■ Directions for this task ■
Using the data below, transcribe exactly everything from the line that contains "mais sur un autre serveur ou pc linux afin de" down to the line that contains "мочевого пузыря. Бывают металлические (из". Include both of those lines and none of the pictures.

>>>>

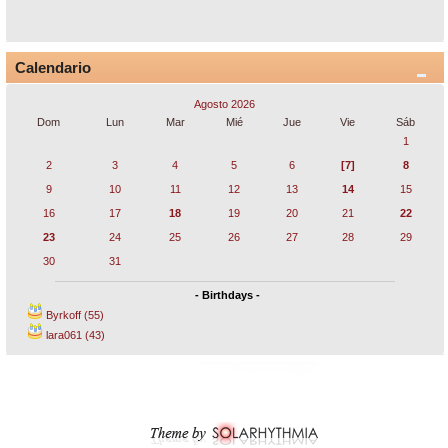
Calendario
Agosto 2026
Dom
Lun
Mar
Mié
Jue
Vie
Sáb
1
2
3
4
5
6
[7]
8
9
10
11
12
13
14
15
16
17
18
19
20
21
22
23
24
25
26
27
28
29
30
31
- Birthdays -
Byrkoff (55)
lara061 (43)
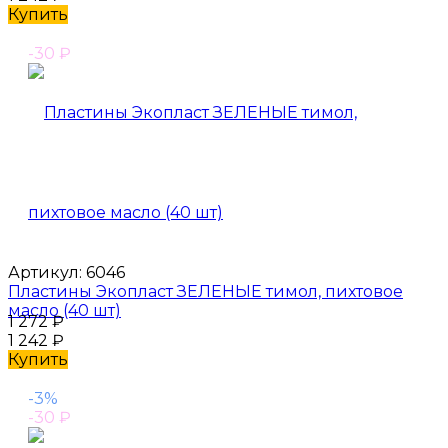
Купить
-30
₽
Артикул:
6046
Пластины Экопласт ЗЕЛЕНЫЕ тимол, пихтовое
масло (40 шт)
1 272
₽
1 242
₽
Купить
-3%
-30
₽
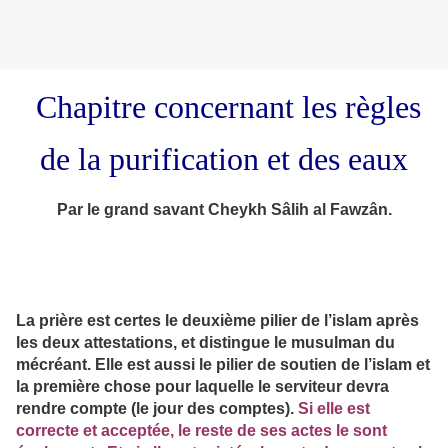
Chapitre concernant les règles
de la purification et des eaux
Par le grand savant Cheykh Sâlih al Fawzân.
La prière est certes le deuxième pilier de l’islam après
les deux attestations, et distingue le musulman du
mécréant. Elle est aussi le pilier de soutien de l’islam et
la première chose pour laquelle le serviteur devra
rendre compte (le jour des comptes).
Si elle est
correcte et acceptée, le reste de ses actes le sont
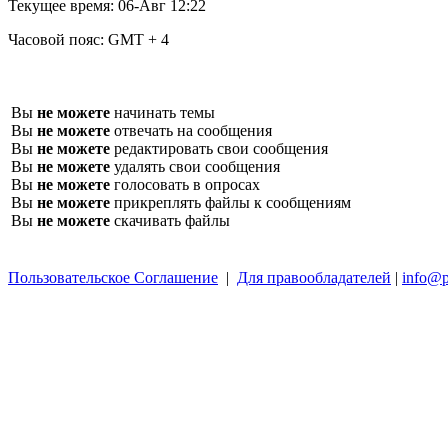
Текущее время:
06-Авг 12:22
Часовой пояс:
GMT + 4
Вы
не можете
начинать темы
Вы
не можете
отвечать на сообщения
Вы
не можете
редактировать свои сообщения
Вы
не можете
удалять свои сообщения
Вы
не можете
голосовать в опросах
Вы
не можете
прикреплять файлы к сообщениям
Вы
не можете
скачивать файлы
Пользовательское Соглашение
|
Для правообладателей
|
info@p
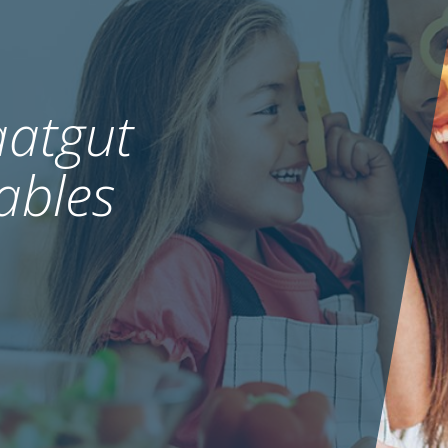
atgut
ables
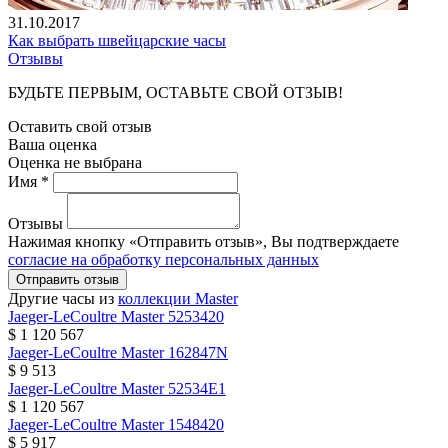
31.10.2017
Как выбрать швейцарские часы
Отзывы
БУДЬТЕ ПЕРВЫМ, ОСТАВЬТЕ СВОЙ ОТЗЫВ!
Оставить свой отзыв
Ваша оценка
Оценка не выбрана
Имя *
Отзывы
Нажимая кнопку «Отправить отзыв», Вы подтверждаете
согласие на обработку персональных данных
Отправить отзыв
Другие часы из
коллекции Master
Jaeger-LeCoultre
Master
5253420
$ 1 120 567
Jaeger-LeCoultre
Master
162847N
$ 9 513
Jaeger-LeCoultre
Master
52534E1
$ 1 120 567
Jaeger-LeCoultre
Master
1548420
$ 5 917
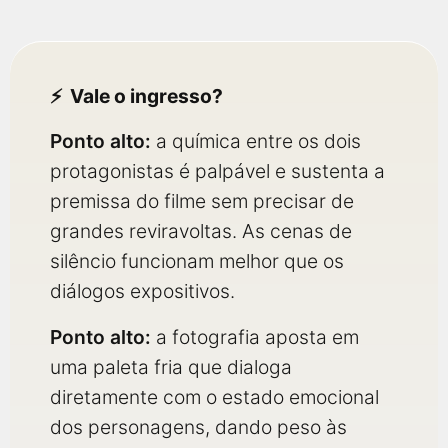
Vale o ingresso?
Ponto alto:
a química entre os dois
protagonistas é palpável e sustenta a
premissa do filme sem precisar de
grandes reviravoltas. As cenas de
silêncio funcionam melhor que os
diálogos expositivos.
Ponto alto:
a fotografia aposta em
uma paleta fria que dialoga
diretamente com o estado emocional
dos personagens, dando peso às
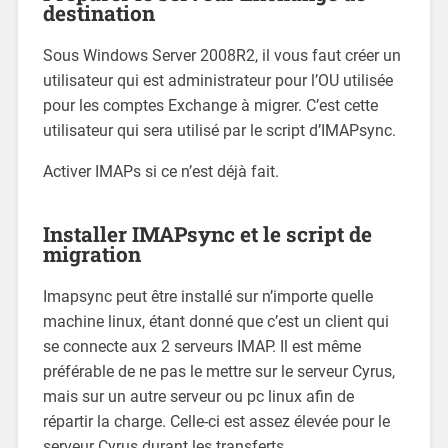
destination
Sous Windows Server 2008R2, il vous faut créer un
utilisateur qui est administrateur pour l’OU utilisée
pour les comptes Exchange à migrer. C’est cette
utilisateur qui sera utilisé par le script d’IMAPsync.
Activer IMAPs si ce n’est déjà fait.
Installer IMAPsync et le script de
migration
Imapsync peut être installé sur n’importe quelle
machine linux, étant donné que c’est un client qui
se connecte aux 2 serveurs IMAP. Il est même
préférable de ne pas le mettre sur le serveur Cyrus,
mais sur un autre serveur ou pc linux afin de
répartir la charge. Celle-ci est assez élevée pour le
serveur Cyrus durant les transferts.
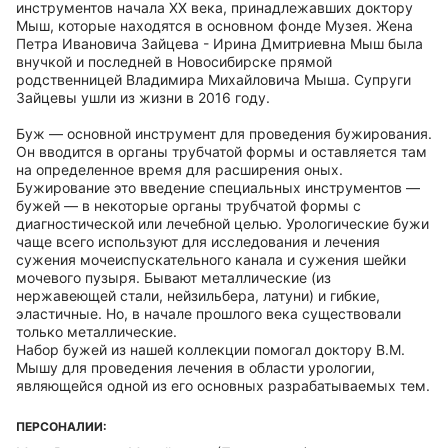
инструментов начала XX века, принадлежавших доктору
Мыш, которые находятся в основном фонде Музея. Жена
Петра Ивановича Зайцева - Ирина Дмитриевна Мыш была
внучкой и последней в Новосибирске прямой
родственницей Владимира Михайловича Мыша. Супруги
Зайцевы ушли из жизни в 2016 году.
Буж — основной инструмент для проведения бужирования.
Он вводится в органы трубчатой формы и оставляется там
на определенное время для расширения оных.
Бужирование это введение специальных инструментов —
бужей — в некоторые органы трубчатой формы с
диагностической или лечебной целью. Урологические бужи
чаще всего используют для исследования и лечения
сужения мочеиспускательного канала и сужения шейки
мочевого пузыря. Бывают металлические (из
нержавеющей стали, нейзильбера, латуни) и гибкие,
эластичные. Но, в начале прошлого века существовали
только металлические.
Набор бужей из нашей коллекции помогал доктору В.М.
Мышу для проведения лечения в области урологии,
являющейся одной из его основных разрабатываемых тем.
ПЕРСОНАЛИИ:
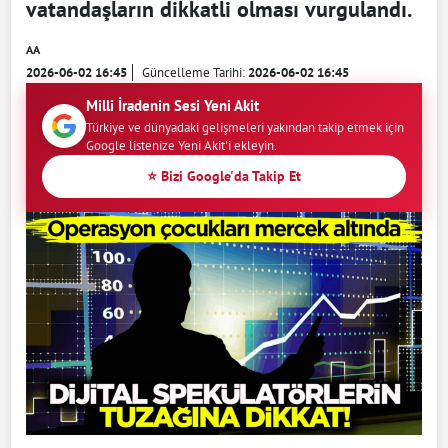
vatandaşların dikkatli olması vurgulandı.
AA
2026-06-02 16:45
Güncelleme Tarihi:
2026-06-02 16:45
Milli İradenin Sesi Yeni Akit
Türkiye ve dünyadaki gelişmeleri yakından takip etmek için
Google listenize Yeni Akit'i ekleyin.
⭐ Bizi Google'da Takip Et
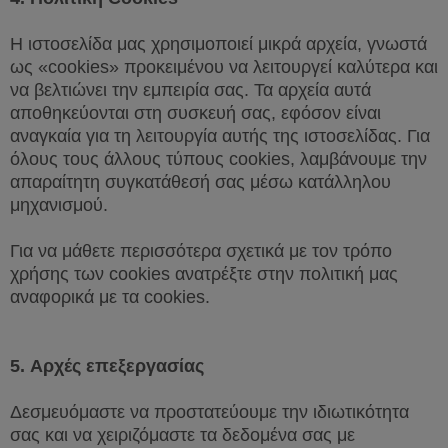
Η ιστοσελίδα μας χρησιμοποιεί μικρά αρχεία, γνωστά
ως «
cookies
» προκειμένου να λειτουργεί καλύτερα και
να βελτιώνει την εμπειρία σας. Τα αρχεία αυτά
αποθηκεύονται στη συσκευή σας, εφόσον είναι
αναγκαία για τη λειτουργία αυτής της ιστοσελίδας. Για
όλους τους άλλους τύπους
cookies
, λαμβάνουμε την
απαραίτητη συγκατάθεσή σας μέσω κατάλληλου
μηχανισμού.
Για να μάθετε περισσότερα σχετικά με τον τρόπο
χρήσης των
cookies
ανατρέξτε στην πολιτική μας
αναφορικά με τα
cookies
.
5.
Αρχές επεξεργασίας
Δεσμευόμαστε να προστατεύουμε την ιδιωτικότητα
σας και να χειριζόμαστε τα δεδομένα σας με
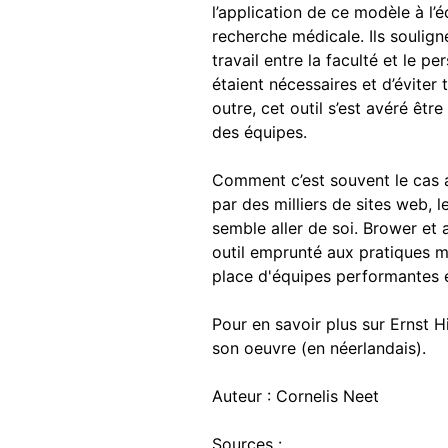
l’application de ce modèle à l’
recherche médicale. Ils soulign
travail entre la faculté et le 
étaient nécessaires et d’éviter
outre, cet outil s’est avéré êtr
des équipes.
Comment c’est souvent le cas 
par des milliers de sites web, l
semble aller de soi. Brower et
outil emprunté aux pratiques ma
place d'équipes performantes et
Pour en savoir plus sur Ernst H
son oeuvre (en néerlandais).
Auteur : Cornelis Neet
Sources :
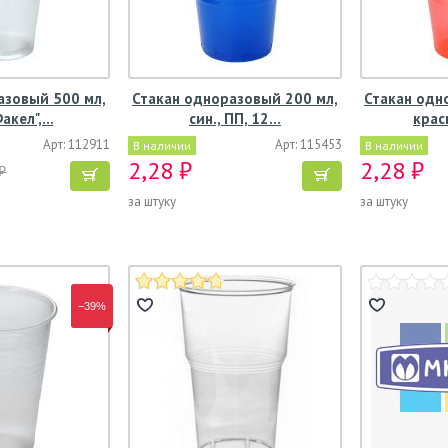
азовый 500 мл,
Стакан одноразовый 200 мл,
Стакан одн
Факел",…
син., ПП, 12…
крас
Арт: 112911
Арт: 115453
В наличии
В наличии
2,28 ₽
2,28 ₽
₽
за штуку
за штуку
−39%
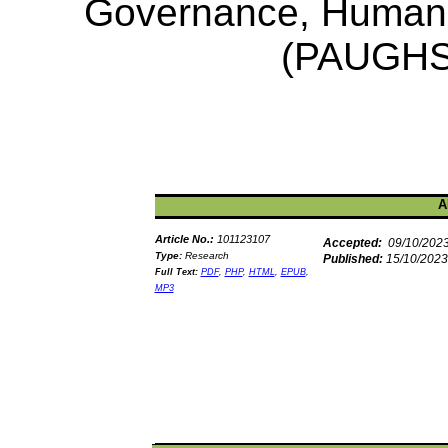
Governance, Humanit
(PAUGH
A
Article No.:
101123107
Accepted:
09/10/202
Type:
Research
Published:
15/10/2023
Full Text:
PDF
,
PHP
,
HTML
,
EPUB
,
MP3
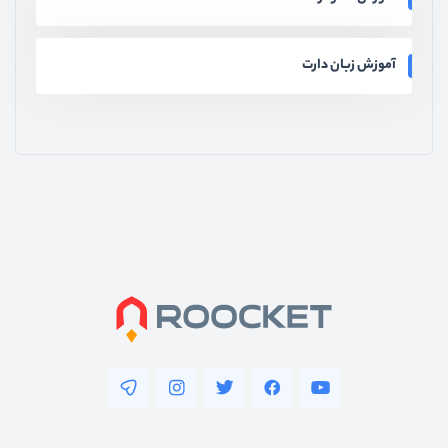
آموزش زبان دارت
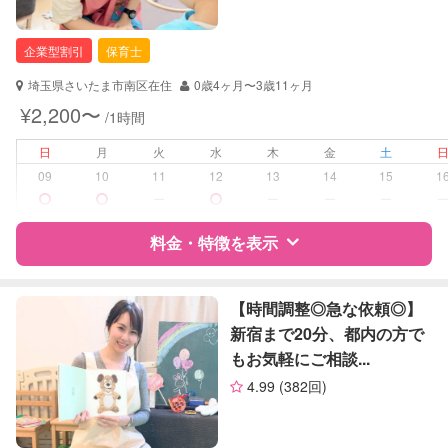
企業型割引
保育士
埼玉県さいたま市南区在住
0歳4ヶ月〜3歳11ヶ月
¥2,200〜
/1時間
日
月
火
水
木
金
土
09
10
11
12
13
14
15
1
ー
ー
ー
ー
料金・特徴を表示
特徴
料金
レビュー
【時間調整◎急な依頼◎】
新宿まで20分、都内の方で
もお気軽にご相談...
サポートの特徴
4.99
(382回)
資格
企業型割引対象(旧内閣府補助対象)
自治体届出済ベビーシッター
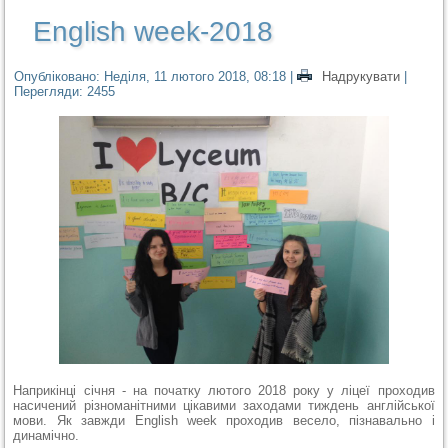
English week-2018
Опубліковано: Неділя, 11 лютого 2018, 08:18
|
Надрукувати
|
Перегляди: 2455
Наприкінці січня - на початку лютого 2018 року у ліцеї проходив
насичений різноманітними цікавими заходами тиждень англійської
мови. Як завжди English week проходив весело, пізнавально і
динамічно.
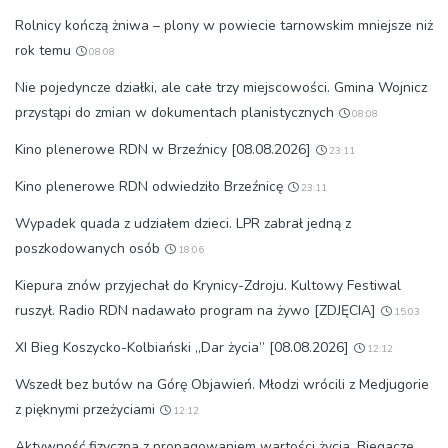
Rolnicy kończą żniwa – plony w powiecie tarnowskim mniejsze niż
rok temu
08:08
Nie pojedyncze działki, ale całe trzy miejscowości. Gmina Wojnicz
przystąpi do zmian w dokumentach planistycznych
08:08
Kino plenerowe RDN w Brzeźnicy [08.08.2026]
23:11
Kino plenerowe RDN odwiedziło Brzeźnicę
23:11
Wypadek quada z udziałem dzieci. LPR zabrał jedną z
poszkodowanych osób
18:06
Kiepura znów przyjechał do Krynicy-Zdroju. Kultowy Festiwal
ruszył. Radio RDN nadawało program na żywo [ZDJĘCIA]
15:03
XI Bieg Koszycko-Kolbiański „Dar życia” [08.08.2026]
12:12
Wszedł bez butów na Górę Objawień. Młodzi wrócili z Medjugorie
z pięknymi przeżyciami
12:12
Aktywność fizyczna z propagowaniem wartości życia. Biegacze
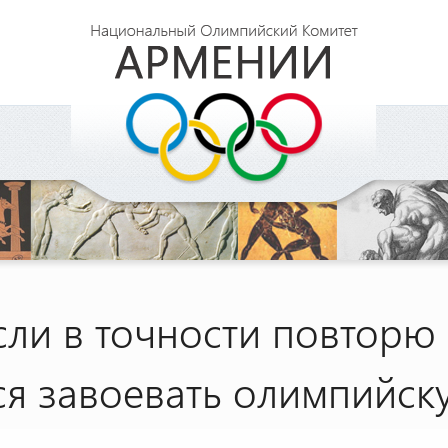
сли в точности повторю
ся завоевать олимпийск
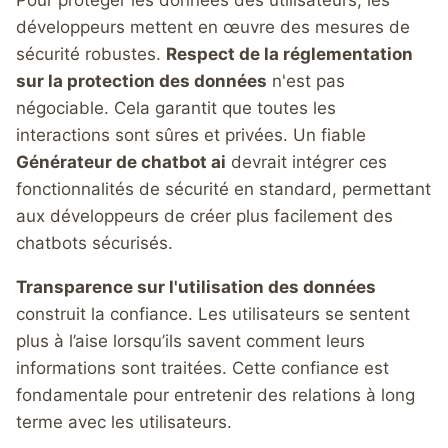
développeurs mettent en œuvre des mesures de
sécurité robustes.
Respect de la réglementation
sur la protection des données
n'est pas
négociable. Cela garantit que toutes les
interactions sont sûres et privées. Un fiable
Générateur de chatbot ai
devrait intégrer ces
fonctionnalités de sécurité en standard, permettant
aux développeurs de créer plus facilement des
chatbots sécurisés.
Transparence sur l'utilisation des données
construit la confiance. Les utilisateurs se sentent
plus à l’aise lorsqu’ils savent comment leurs
informations sont traitées. Cette confiance est
fondamentale pour entretenir des relations à long
terme avec les utilisateurs.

<<<<

■ Solution for this exercise ■
mais sur un autre serveur ou pc linux afin de
répartir la charge. Celle-ci est assez élevée pour le
serveur Cyrus durant les transferts.
инструментов начала XX века, принадлежавших доктору
Мыш, которые находятся в основном фонде Музея. Жена
Петра Ивановича Зайцева - Ирина Дмитриевна Мыш была
внучкой и последней в Новосибирске прямой
родственницей Владимира Михайловича Мыша. Супруги
Зайцевы ушли из жизни в 2016 году.
Буж — основной инструмент для проведения бужирования.
Он вводится в органы трубчатой формы и оставляется там
на определенное время для расширения оных.
Бужирование это введение специальных инструментов —
бужей — в некоторые органы трубчатой формы с
диагностической или лечебной целью. Урологические бужи
чаще всего используют для исследования и лечения
сужения мочеиспускательного канала и сужения шейки
мочевого пузыря. Бывают металлические (из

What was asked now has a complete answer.